The trade threat from the Chinese dragon
It is well known that we import far more from China than we export to it. But the gap has been widening. In fact, an analysis from 2010 shows India’s trade deficit (imports less exports) with China touched a monthly high in September this year. The adjacent chart has the details.
“The widening deficit can be partly attributed to the sharp appreciation in INR (Indian rupee) against CNY (Chinese yuan) in the last two years, which has weighed on India’s competitiveness,” said Upasna Bhardwaj, senior economist at Kotak Mahindra Bank Ltd. Additionally, the initial glitches (although transitory) post-demonetisation and the goods and services tax, which led to disruptions in the supply chains, may have further weighed on the deficit, added Bhardwaj.
Businesses of medium- and small-sized exporters operating in India’s large informal economy bore the brunt of both these events.
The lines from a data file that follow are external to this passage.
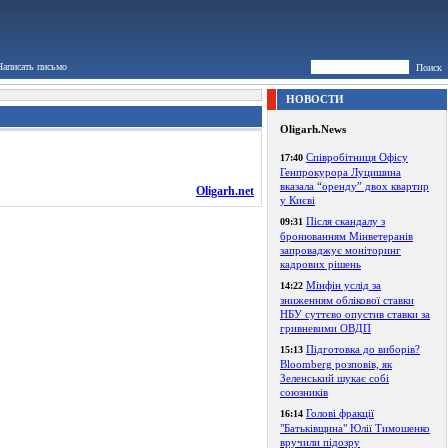
Написать письмо
Поиск
НОВОСТИ
Oligarh.News
Співробітниця Офісу
17:40
Генпрокурора Луцишина
вказала “оренду” двох квартир
Oligarh.net
у Києві
Після скандалу з
09:31
бронюванням Мінветеранів
запроваджує моніторинг
кадрових рішень
Мінфін услід за
14:22
зниженням облікової ставки
НБУ суттєво опустив ставки за
гривневими ОВДП
Підготовка до виборів?
15:13
Bloomberg розповів, як
Зеленський шукає собі
союзників
Голові фракції
16:14
"Батьківщина" Юлії Тимошенко
вручили підозру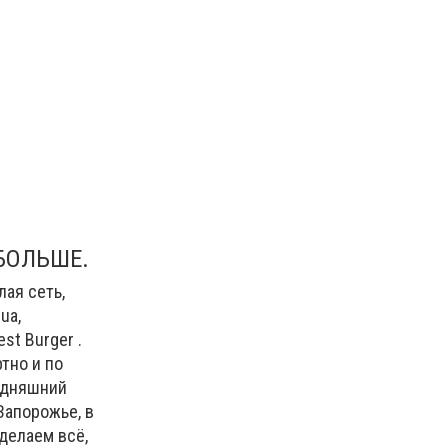
БОЛЬШЕ.
лая сеть,
ua,
st Burger .
тно и по
годняшний
Запорожье, в
делаем всё,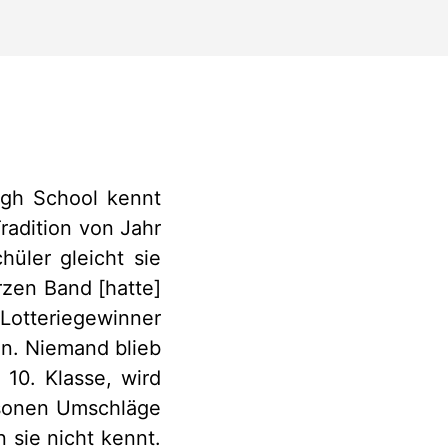
igh School kennt
radition von Jahr
hüler gleicht sie
rzen Band [hatte]
Lotteriegewinner
n. Niemand blieb
 10. Klasse, wird
rsonen Umschläge
 sie nicht kennt.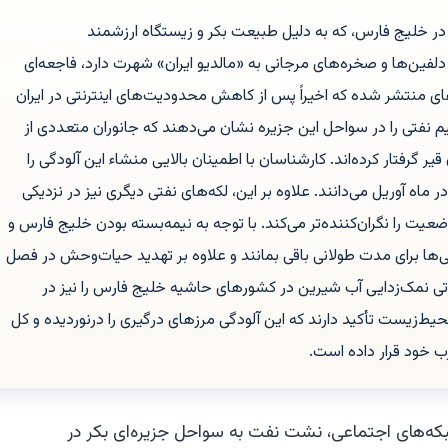
 خلیج فارس، که به دلیل طبیعت بکر و زیستگاه ارزشمند
ین‌ها و صخره‌های مرجانی به «مالدیو ایران» شهرت دارد، فاجعه‌ای
ی منتشر شده که اخیراً پس از کاهش محدودیت‌های اینترنتی در ایران
م نفتی را در سواحل این جزیره نشان می‌دهند که جانوران متعددی از
یر گرفتار کرده‌اند. کارشناسان با اطمینان بالایی منشاء این آلودگی را
ماه آوریل می‌دانند. علاوه بر این، لکه‌های نفتی دیگری نیز در نزدیکی
 را نگران‌کننده‌تر می‌کند. با توجه به نیمه‌بسته بودن خلیج فارس و
ی‌ها برای مدت طولانی باقی بمانند و علاوه بر تهدید حیات‌وحش در فصل
 نمک‌زدایی آب شیرین در کشورهای حاشیه خلیج فارس را نیز در
‌زیست تأکید دارند که این آلودگی مرزهای درگیری را درنوردیده و کل
 خود قرار داده است.
ه‌های اجتماعی، نشت نفت به سواحل جزیره‌ای بکر در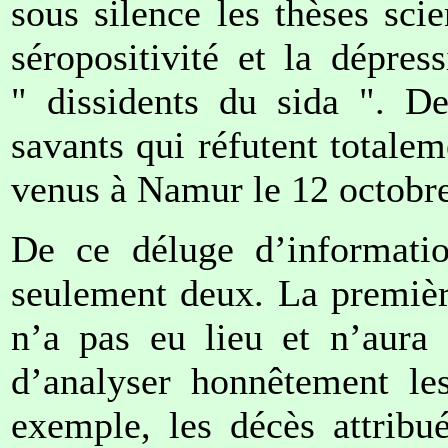
sous silence les thèses sci
séropositivité et la dépre
" dissidents du sida ". De
savants qui réfutent totalem
venus à Namur le 12 octobre
De ce déluge d’informatio
seulement deux. La premièr
n’a pas eu lieu et n’aura 
d’analyser honnêtement les
exemple, les décès attribu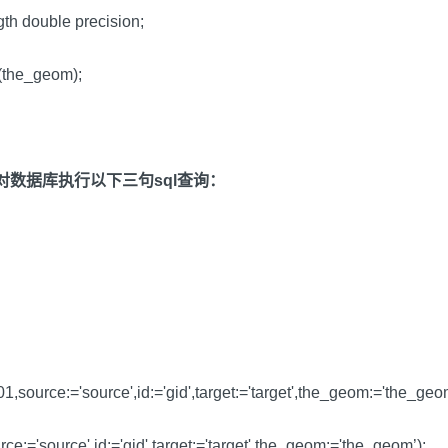
 double precision;
(the_geom);
定得对数据库执行以下三句sql查询：
,source:='source',id:='gid',target:='target',the_geom:='the_geom
rce:='source',id:='gid',target:='target',the_geom:='the_geom’);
Exporters in key employment-generating sectors like gems and jewellery, and leather products took a hard knock.
An array of items including high-tech electronics like mobile phones, and chemicals, industrial goods and iron ore, among others, are imported from China. Given the cost difference, imports of technology-led products are likely to remain high going ahead.
According to a recent Morgan Stanley China 2018 outlook report, resilient external demand will support China’s export growth to remain notably higher than the 2014-16 average of 3%. What’s more, China’s competitive advantage is getting better. The report pointed out that China’s R&D (research and development) spending as a percentage of gross domestic product has increased from 0.9% in 2001 to 2.1% in 2015, closing the spending gap with the world’s most innovative economies—the US, Japan and Germany. China is likely to surpass Japan to become the second-largest patent applicant in the world (behind the US) in 2017.
India’s broadening trade deficit with China and significantly rising share of the latter in the country’s overall imports is a concern, cautioned economists, given its adverse impact on India’s manufacturing sector.
“While I wouldn’t call this as a threat, it is certainly an alarm and an opportunity which requires a coordinated reorientation on key policies related to the manufacturing sector covering all input categories,” pointed out Gaurav Kapur, chief economist at IndusInd Bank Ltd.
“Our exports to China are nothing to write home about. The problem is we are not a part of the global value chain,” said Kapur, adding that one way to deal with this is to “develop our own manufacturing facilities, with focus both on domestic market and exports”.
As Dharmakirti Joshi, chief economist at Crisil Ltd, points out, the only way to deal with this challenge and correct the imbalance is by becoming more competitive.